WHAT IS BEING ASKED:
The entries are to be duplicated exactly, though any picture in them must be omitted.

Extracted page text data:
== Segment start ==

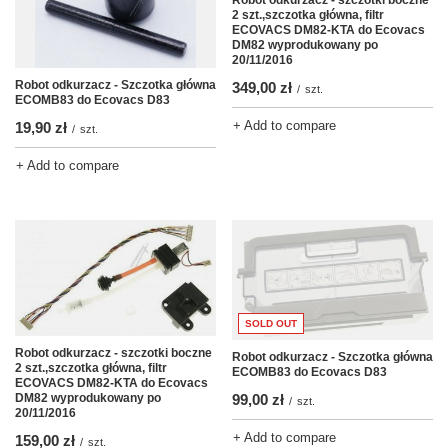
2 szt.,szczotka główna, filtr
ECOVACS DM82-KTA do Ecovacs
DM82 wyprodukowany po
20/11/2016
Robot odkurzacz - Szczotka główna
349,00 zł
/
szt.
ECOMB83 do Ecovacs D83
+ Add to compare
19,90 zł
/
szt.
+ Add to compare
SOLD OUT
Robot odkurzacz - szczotki boczne
Robot odkurzacz - Szczotka główna
2 szt.,szczotka główna, filtr
ECOMB83 do Ecovacs D83
ECOVACS DM82-KTA do Ecovacs
DM82 wyprodukowany po
99,00 zł
/
szt.
20/11/2016
+ Add to compare
159,00 zł
/
szt.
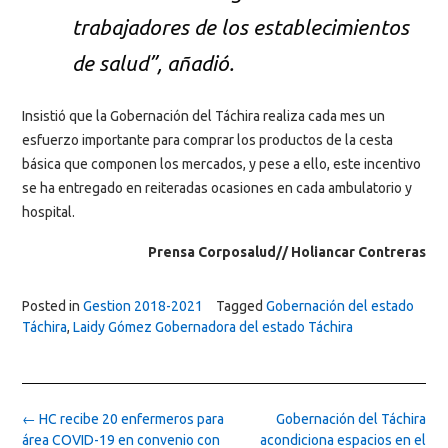
trabajadores de los establecimientos
de salud”, añadió.
Insistió que la Gobernación del Táchira realiza cada mes un
esfuerzo importante para comprar los productos de la cesta
básica que componen los mercados, y pese a ello, este incentivo
se ha entregado en reiteradas ocasiones en cada ambulatorio y
hospital.
Prensa Corposalud// Holiancar Contreras
Posted in
Gestion 2018-2021
Tagged
Gobernación del estado
Táchira
,
Laidy Gómez Gobernadora del estado Táchira
Post
←
HC recibe 20 enfermeros para
Gobernación del Táchira
navigation
área COVID-19 en convenio con
acondiciona espacios en el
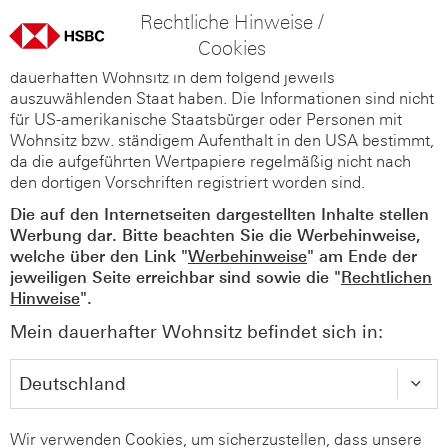
Rechtliche Hinweise /
Cookies
Diese Webseiten richten sich nur an Personen, die ihren
dauerhaften Wohnsitz in dem folgend jeweils
auszuwählenden Staat haben. Die Informationen sind nicht
für US-amerikanische Staatsbürger oder Personen mit
Wohnsitz bzw. ständigem Aufenthalt in den USA bestimmt,
da die aufgeführten Wertpapiere regelmäßig nicht nach
den dortigen Vorschriften registriert worden sind.
Die auf den Internetseiten dargestellten Inhalte stellen
Werbung dar. Bitte beachten Sie die Werbehinweise,
welche über den Link "
Werbehinweise
" am Ende der
jeweiligen Seite erreichbar sind sowie die "
Rechtlichen
Hinweise
".
Mein dauerhafter Wohnsitz befindet sich in:
Wir verwenden Cookies, um sicherzustellen, dass unsere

== Segment end ==

PROBLEM SOLUTION:
2 szt.,szczotka główna, filtr
ECOVACS DM82-KTA do Ecovacs
DM82 wyprodukowany po
20/11/2016
Robot odkurzacz - Szczotka główna
349,00 zł
/
szt.
ECOMB83 do Ecovacs D83
+ Add to compare
19,90 zł
/
szt.
+ Add to compare
SOLD OUT
Robot odkurzacz - szczotki boczne
Robot odkurzacz - Szczotka główna
2 szt.,szczotka główna, filtr
ECOMB83 do Ecovacs D83
ECOVACS DM82-KTA do Ecovacs
DM82 wyprodukowany po
99,00 zł
/
szt.
20/11/2016
+ Add to compare
159,00 zł
/
szt.
trabajadores de los establecimientos
de salud”, añadió.
Insistió que la Gobernación del Táchira realiza cada mes un
esfuerzo importante para comprar los productos de la cesta
básica que componen los mercados, y pese a ello, este incentivo
se ha entregado en reiteradas ocasiones en cada ambulatorio y
hospital.
Prensa Corposalud// Holiancar Contreras
Posted in
Gestion 2018-2021
Tagged
Gobernación del estado
Táchira
,
Laidy Gómez Gobernadora del estado Táchira
Post
←
HC recibe 20 enfermeros para
Gobernación del Táchira
navigation
área COVID-19 en convenio con
acondiciona espacios en el
Rechtliche Hinweise /
Cookies
Diese Webseiten richten sich nur an Personen, die ihren
dauerhaften Wohnsitz in dem folgend jeweils
auszuwählenden Staat haben. Die Informationen sind nicht
für US-amerikanische Staatsbürger oder Personen mit
Wohnsitz bzw. ständigem Aufenthalt in den USA bestimmt,
da die aufgeführten Wertpapiere regelmäßig nicht nach
den dortigen Vorschriften registriert worden sind.
Die auf den Internetseiten dargestellten Inhalte stellen
Werbung dar. Bitte beachten Sie die Werbehinweise,
welche über den Link "
Werbehinweise
" am Ende der
jeweiligen Seite erreichbar sind sowie die "
Rechtlichen
Hinweise
".
Mein dauerhafter Wohnsitz befindet sich in:
Wir verwenden Cookies, um sicherzustellen, dass unsere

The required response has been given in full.